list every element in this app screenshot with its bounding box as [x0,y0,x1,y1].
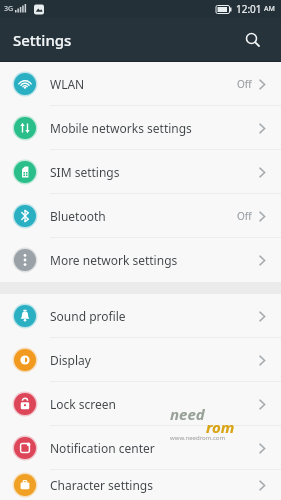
staticText: AM [264,4,275,14]
button[interactable]: Sound profile [0,294,281,338]
staticText: rom [206,417,235,437]
staticText: SIM settings [50,164,120,180]
staticText: More network settings [50,252,178,268]
staticText: Sound profile [50,308,126,324]
button[interactable]: Character settings [0,470,281,500]
staticText: Display [50,352,91,368]
staticText: Bluetooth [50,208,106,224]
button[interactable]: Display [0,338,281,382]
staticText: Mobile networks settings [50,120,192,136]
staticText: WLAN [50,76,85,92]
staticText: www.needrom.com [170,434,226,442]
button[interactable]: Lock screen [0,382,281,426]
button[interactable]: WLAN [0,62,281,106]
staticText: Off [237,77,252,91]
button[interactable]: Bluetooth [0,194,281,238]
button[interactable]: Mobile networks settings [0,106,281,150]
button[interactable]: Notification center [0,426,281,470]
staticText: 3G [4,4,14,14]
button[interactable]: More network settings [0,238,281,282]
button[interactable]: SIM settings [0,150,281,194]
button[interactable] [241,28,265,52]
staticText: Lock screen [50,396,117,412]
staticText: need [170,404,205,424]
staticText: Notification center [50,440,155,456]
staticText: Off [237,209,252,223]
staticText: Character settings [50,477,153,493]
staticText: Settings [13,30,72,50]
staticText: 12:01 [236,2,262,16]
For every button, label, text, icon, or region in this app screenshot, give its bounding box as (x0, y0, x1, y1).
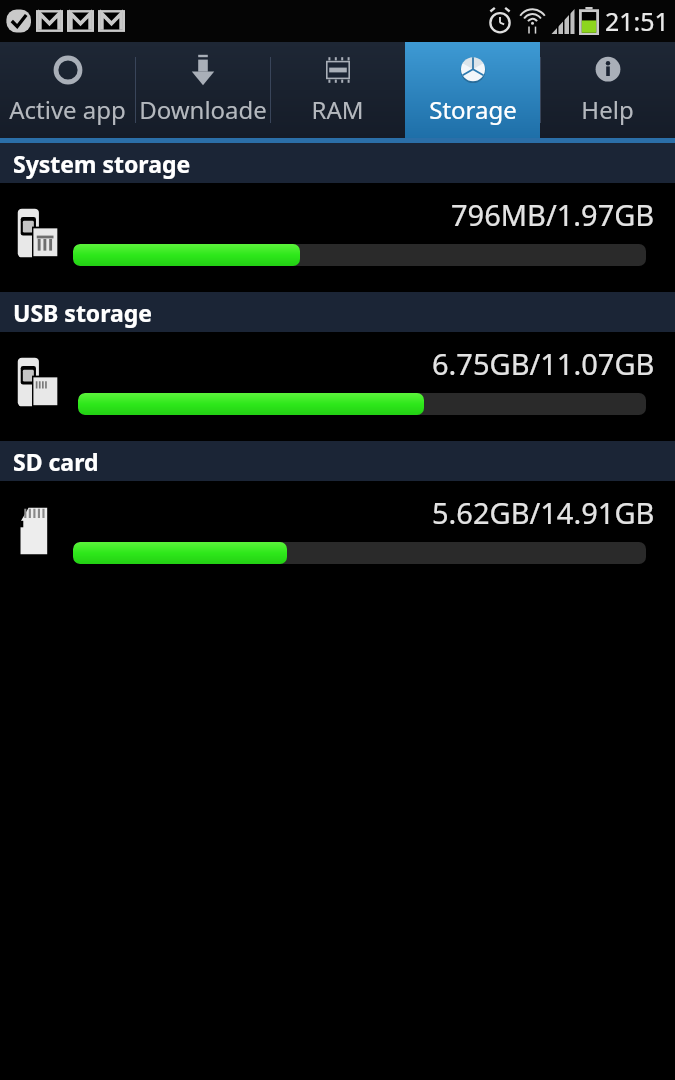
button[interactable]: 796MB/1.97GB (0, 183, 675, 292)
staticText: USB storage (13, 297, 153, 328)
button[interactable]: RAM (270, 42, 405, 138)
button[interactable]: Active app (0, 42, 135, 138)
staticText: System storage (13, 148, 191, 179)
button[interactable]: Downloade (135, 42, 270, 138)
staticText: RAM (311, 93, 364, 126)
button[interactable]: 5.62GB/14.91GB (0, 481, 675, 590)
button[interactable]: Storage (405, 42, 540, 138)
staticText: 6.75GB/11.07GB (432, 344, 655, 383)
button[interactable]: Help (540, 42, 675, 138)
staticText: 5.62GB/14.91GB (432, 493, 655, 532)
staticText: Help (581, 93, 634, 126)
staticText: 21:51 (605, 4, 669, 38)
staticText: Active app (9, 93, 126, 126)
staticText: SD card (13, 446, 99, 477)
staticText: Downloade (139, 93, 267, 126)
staticText: Storage (429, 93, 517, 126)
staticText: 796MB/1.97GB (451, 195, 655, 234)
button[interactable]: 6.75GB/11.07GB (0, 332, 675, 441)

> Exercise aim:
Check each line above for the string "Active", then copy the ones that have it.

> Worked solution:
button[interactable]: Active app (0, 42, 135, 138)
staticText: Active app (9, 93, 126, 126)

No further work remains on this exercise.